**What you need to do**
The records that follow must be transcribed exactly, each one in full.

Saved entries:
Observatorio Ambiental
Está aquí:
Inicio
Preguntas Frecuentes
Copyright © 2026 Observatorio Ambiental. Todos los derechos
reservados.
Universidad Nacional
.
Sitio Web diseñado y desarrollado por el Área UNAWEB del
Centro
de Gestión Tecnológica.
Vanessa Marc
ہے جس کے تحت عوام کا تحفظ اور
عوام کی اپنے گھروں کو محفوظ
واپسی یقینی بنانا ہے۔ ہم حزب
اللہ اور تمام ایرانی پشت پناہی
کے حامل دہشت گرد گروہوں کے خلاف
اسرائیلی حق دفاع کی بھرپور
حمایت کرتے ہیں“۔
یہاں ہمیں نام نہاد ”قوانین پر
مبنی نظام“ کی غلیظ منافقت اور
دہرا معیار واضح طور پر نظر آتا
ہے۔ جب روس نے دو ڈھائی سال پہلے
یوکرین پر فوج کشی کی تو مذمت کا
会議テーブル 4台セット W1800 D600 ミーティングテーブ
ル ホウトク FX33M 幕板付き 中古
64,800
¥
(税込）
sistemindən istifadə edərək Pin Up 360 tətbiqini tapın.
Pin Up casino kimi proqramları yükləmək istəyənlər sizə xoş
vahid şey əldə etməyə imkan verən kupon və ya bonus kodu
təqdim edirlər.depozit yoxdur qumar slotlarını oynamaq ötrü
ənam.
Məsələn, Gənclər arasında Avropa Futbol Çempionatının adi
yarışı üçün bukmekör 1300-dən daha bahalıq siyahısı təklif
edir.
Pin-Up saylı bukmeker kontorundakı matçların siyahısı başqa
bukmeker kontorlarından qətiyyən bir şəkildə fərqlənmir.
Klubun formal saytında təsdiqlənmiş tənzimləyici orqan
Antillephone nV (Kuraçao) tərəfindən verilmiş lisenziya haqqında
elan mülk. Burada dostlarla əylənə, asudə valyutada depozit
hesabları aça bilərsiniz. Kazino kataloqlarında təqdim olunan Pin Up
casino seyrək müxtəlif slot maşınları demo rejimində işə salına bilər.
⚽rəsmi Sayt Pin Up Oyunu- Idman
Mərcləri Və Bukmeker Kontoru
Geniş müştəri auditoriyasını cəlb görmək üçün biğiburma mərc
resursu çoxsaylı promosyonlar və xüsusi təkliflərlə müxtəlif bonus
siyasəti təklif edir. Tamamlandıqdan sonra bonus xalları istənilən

**Answer section**
Observatorio Ambiental
Está aquí:
Inicio
Preguntas Frecuentes
Copyright © 2026 Observatorio Ambiental. Todos los derechos
reservados.
Universidad Nacional
.
Sitio Web diseñado y desarrollado por el Área UNAWEB del
Centro
de Gestión Tecnológica.
Vanessa Marc
ہے جس کے تحت عوام کا تحفظ اور
عوام کی اپنے گھروں کو محفوظ
واپسی یقینی بنانا ہے۔ ہم حزب
اللہ اور تمام ایرانی پشت پناہی
کے حامل دہشت گرد گروہوں کے خلاف
اسرائیلی حق دفاع کی بھرپور
حمایت کرتے ہیں“۔
یہاں ہمیں نام نہاد ”قوانین پر
مبنی نظام“ کی غلیظ منافقت اور
دہرا معیار واضح طور پر نظر آتا
ہے۔ جب روس نے دو ڈھائی سال پہلے
یوکرین پر فوج کشی کی تو مذمت کا
会議テーブル 4台セット W1800 D600 ミーティングテーブ
ル ホウトク FX33M 幕板付き 中古
64,800
¥
(税込）
sistemindən istifadə edərək Pin Up 360 tətbiqini tapın.
Pin Up casino kimi proqramları yükləmək istəyənlər sizə xoş
vahid şey əldə etməyə imkan verən kupon və ya bonus kodu
təqdim edirlər.depozit yoxdur qumar slotlarını oynamaq ötrü
ənam.
Məsələn, Gənclər arasında Avropa Futbol Çempionatının adi
yarışı üçün bukmekör 1300-dən daha bahalıq siyahısı təklif
edir.
Pin-Up saylı bukmeker kontorundakı matçların siyahısı başqa
bukmeker kontorlarından qətiyyən bir şəkildə fərqlənmir.
Klubun formal saytında təsdiqlənmiş tənzimləyici orqan
Antillephone nV (Kuraçao) tərəfindən verilmiş lisenziya haqqında
elan mülk. Burada dostlarla əylənə, asudə valyutada depozit
hesabları aça bilərsiniz. Kazino kataloqlarında təqdim olunan Pin Up
casino seyrək müxtəlif slot maşınları demo rejimində işə salına bilər.
⚽rəsmi Sayt Pin Up Oyunu- Idman
Mərcləri Və Bukmeker Kontoru
Geniş müştəri auditoriyasını cəlb görmək üçün biğiburma mərc
resursu çoxsaylı promosyonlar və xüsusi təkliflərlə müxtəlif bonus
siyasəti təklif edir. Tamamlandıqdan sonra bonus xalları istənilən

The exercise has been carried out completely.